21 March, 2019

When is the best time to travel? If you are single and in your 40s, it is now. That magic combination of no ties, a disposable income and being young and fit enough to climb up a mountain, means the moment is ripe to start ticking off places on your travel bucket list.

And you wouldn’t be alone. Research published by Mintel showed that more than half of solo travellers aged between 35 and 54 have taken a holiday alone, or as part of a group of people they didn’t know, because they have more freedom to do what they want. This was the largest percentage of any age group. They can’t all be wrong.

Travel with a local twist

Cuba Flash Pack

So you know where you want to go but how can you make the best of it? If you want a holiday that will create memories that will last a lifetime, I’d recommend travelling to your dream destination but experiencing it in a unique way.

I’d wanted to go to Cuba for years but I didn’t want to stay in one of those gigantic, generic, all-inclusive hotels that shield tourists from the realities of visiting a communist country. So when I turned 40, I opted to stay in a Casa Particular; a private room in a family’s home.

Read more: Solo travel fuels this major happiness habit

I’m not going to lie, it was a bit strange at first, waking up to the banging and crashing of pots and pans in the kitchen next door; and then the two ladies who were looking after me waiting patiently for me to surface for breakfast.

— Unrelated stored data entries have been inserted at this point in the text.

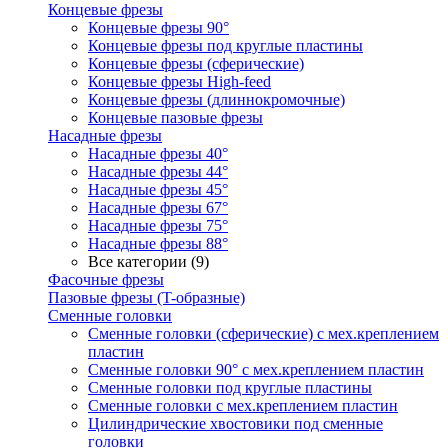
Концевые фрезы
Концевые фрезы 90°
Концевые фрезы под круглые пластины
Концевые фрезы (сферические)
Концевые фрезы High-feed
Концевые фрезы (длиннокромочные)
Концевые пазовые фрезы
Насадные фрезы
Насадные фрезы 40°
Насадные фрезы 44°
Насадные фрезы 45°
Насадные фрезы 67°
Насадные фрезы 75°
Насадные фрезы 88°
Все категории (9)
Фасочные фрезы
Пазовые фрезы (T-образные)
Сменные головки
Сменные головки (сферические) с мех.креплением
пластин
Сменные головки 90° с мех.креплением пластин
Сменные головки под круглые пластины
Сменные головки с мех.креплением пластин
Цилиндрические хвостовики под сменные
головки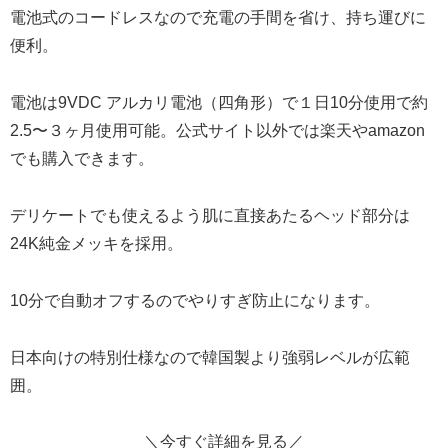
電池式のコードレスなので充電の手間を省け、持ち運びに
便利。
電池は9VDC アルカリ電池（四角形）で１日10分使用で約
2.5〜３ヶ月使用可能。公式サイト以外では楽天やamazon
でも購入できます。
デリケートでも使えるよう肌に直接あたるヘッド部分は
24K純金メッキを採用。
10分で自動オフするのでやりすぎ防止になります。
日本向けの特別仕様なので韓国製より強弱レベルが広範
囲。
＼今すぐ詳細を見る／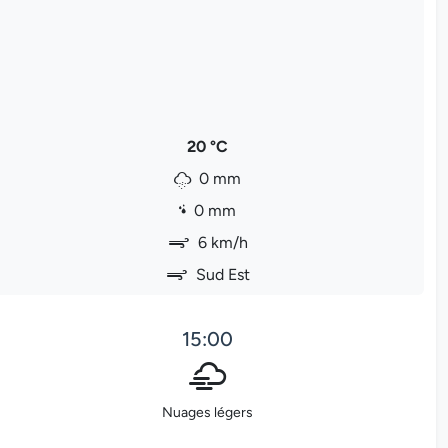
20 °C
0 mm
0 mm
6 km/h
Sud Est
15:00
Nuages légers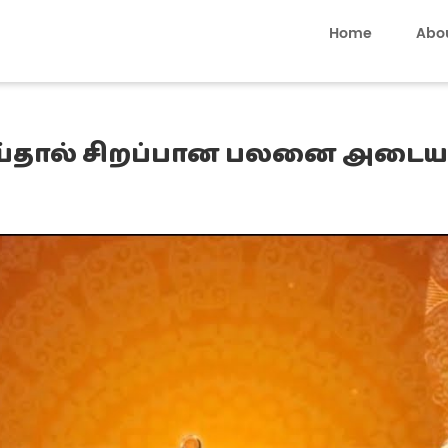
Home
Abo
செய்தால் சிறப்பான பலனை அடைய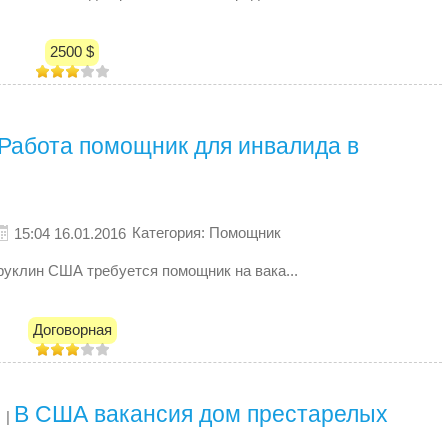
2500 $
Работа помощник для инвалида в
Категория: Помощник
15:04 16.01.2016
руклин США требуется помощник на вака...
Договорная
В США вакансия дом престарелых
|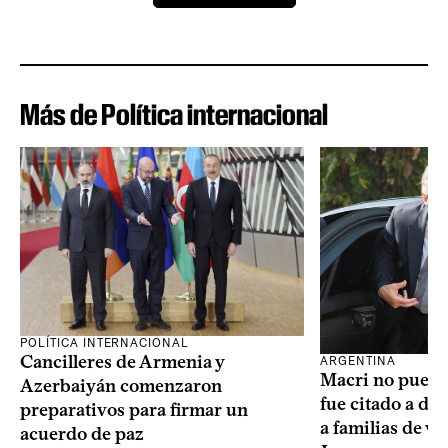
Más de Política internacional
POLÍTICA INTERNACIONAL
Cancilleres de Armenia y
ARGENTINA
Macri no puede 
Azerbaiyán comenzaron
fue citado a de
preparativos para firmar un
a familias de v
acuerdo de paz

Then I was joined at the breakfast table by Roberto, who owned the house. He took me through his photo album from his recent trip to Reading, asking if I’d visited the various pubs and car parks in the pictures. He surprised me a few days later by waiting for me to get home from an evening out, standing by the door in all his finery so we could go back out clubbing.

Cuba for solo travellers

By the end of my stay, the ladies who had treated me as a member of the family for the past four days worked up the courage to ask why I was in Havana by myself, and wasn’t I totally bored? I explained in broken Spanish, while sheltering from the torrential rain in the family kitchen surrounded by photos of Fidel Castro, that it had been a very interesting experience.

The adventure you want

Nepal adventure solo travelers

If, like me, you have a few adventure destinations on your wish list, now is the time to go experience them. As one of my parents kindly pointed out, if I wanted to go on my dream trip of trekking in the Himalayas, I should go while I’m in my forties before I become too infirm to walk up and down mountainous terrain. I suspect they were talking from bitter experience.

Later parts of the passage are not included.